Exercise requirements »
Each line below is to be copied exactly; images do not go into the copy.

Saved data entries:

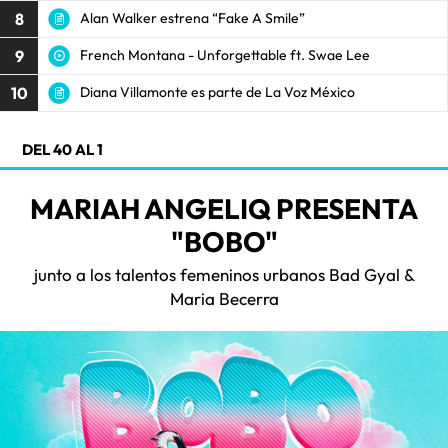
8
Alan Walker estrena “Fake A Smile”
9
French Montana - Unforgettable ft. Swae Lee
10
Diana Villamonte es parte de La Voz México
DEL 40 AL 1
MARIAH ANGELIQ PRESENTA
"BOBO"
junto a los talentos femeninos urbanos Bad Gyal &
Maria Becerra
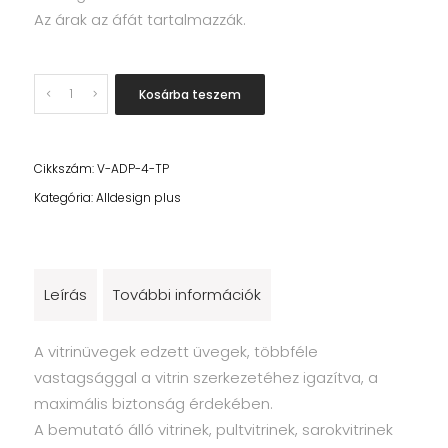
Az árak az áfát tartalmazzák.
Quantity
Kosárba teszem
Cikkszám:
V-ADP-4-TP
Kategória:
Alldesign plus
Leírás
További információk
A vitrinüvegek edzett üvegek, többféle
vastagsággal a vitrin szerkezetéhez igazítva, a
maximális biztonság érdekében.
A bemutató álló vitrinek, pultvitrinek, sarokvitrinek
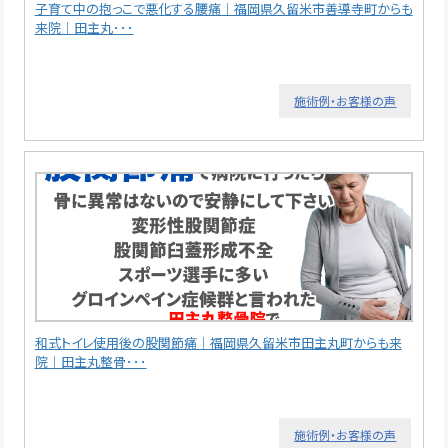
子育て中の抱っこで悪化する腰痛｜福岡県久留米市善導寺町からも
来院｜田主丸･･･
施術例・お客様の声
和式トイレ使用後の股関節痛｜福岡県久留米市田主丸町からも来
院｜田主丸整骨･･･
施術例・お客様の声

Answer box »
8
Alan Walker estrena “Fake A Smile”
9
French Montana - Unforgettable ft. Swae Lee
10
Diana Villamonte es parte de La Voz México
DEL 40 AL 1
MARIAH ANGELIQ PRESENTA
"BOBO"
junto a los talentos femeninos urbanos Bad Gyal &
Maria Becerra
Az árak az áfát tartalmazzák.
Quantity
Kosárba teszem
Cikkszám:
V-ADP-4-TP
Kategória:
Alldesign plus
Leírás
További információk
A vitrinüvegek edzett üvegek, többféle
vastagsággal a vitrin szerkezetéhez igazítva, a
maximális biztonság érdekében.
A bemutató álló vitrinek, pultvitrinek, sarokvitrinek
子育て中の抱っこで悪化する腰痛｜福岡県久留米市善導寺町からも
来院｜田主丸･･･
施術例・お客様の声
和式トイレ使用後の股関節痛｜福岡県久留米市田主丸町からも来
院｜田主丸整骨･･･
施術例・お客様の声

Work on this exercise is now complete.